Assignment: Find every line in the records that holds the string "страницы". Copy each one.

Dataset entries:
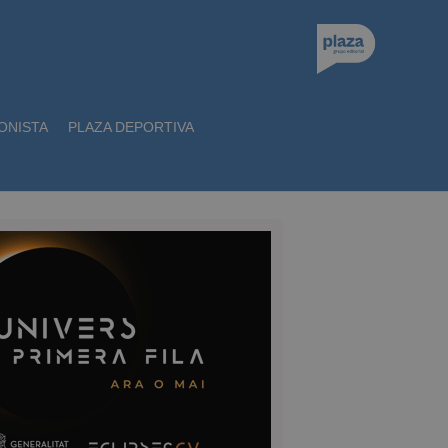
ONISTA
PLAZA DEPORTIVA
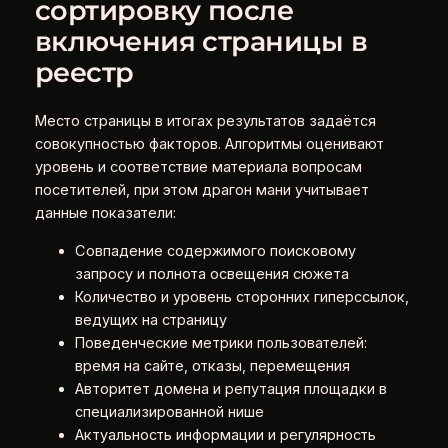
сортировку после
включения страницы в
реестр
Место страницы в итогах результатов задаётся
совокупностью факторов. Алгоритмы оценивают
уровень и соответствие материала вопросам
посетителей, при этом драгон мани учитывает
данные показатели:
Совпадение содержимого поисковому
запросу и полнота освещения сюжета
Количество и уровень сторонних гиперссылок,
ведущих на страницу
Поведенческие метрики пользователей:
время на сайте, отказы, перемещения
Авторитет домена и репутация площадки в
специализированной нише
Актуальность информации и регулярность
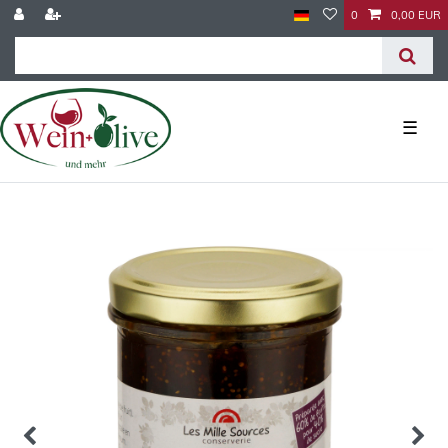
0
0,00 EUR
☰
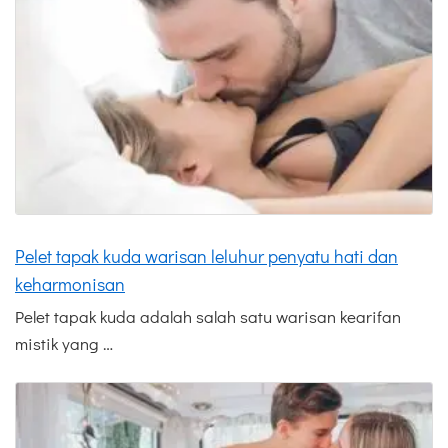
Pelet tapak kuda warisan leluhur penyatu hati dan
keharmonisan
Pelet tapak kuda adalah salah satu warisan kearifan
mistik yang …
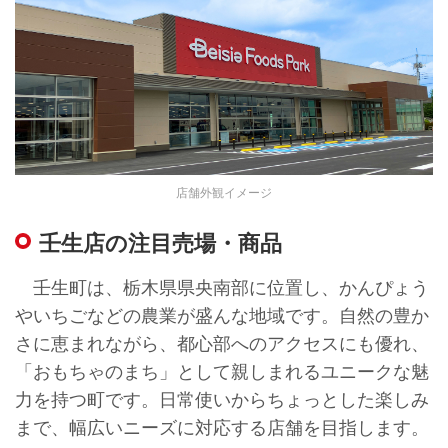
店舗外観イメージ
壬生店の注目売場・商品
壬生町は、栃木県県央南部に位置し、かんぴょう
やいちごなどの農業が盛んな地域です。自然の豊か
さに恵まれながら、都心部へのアクセスにも優れ、
「おもちゃのまち」として親しまれるユニークな魅
力を持つ町です。日常使いからちょっとした楽しみ
まで、幅広いニーズに対応する店舗を目指します。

Response below:
включения страницы в
Место страницы в итогах результатов задаётся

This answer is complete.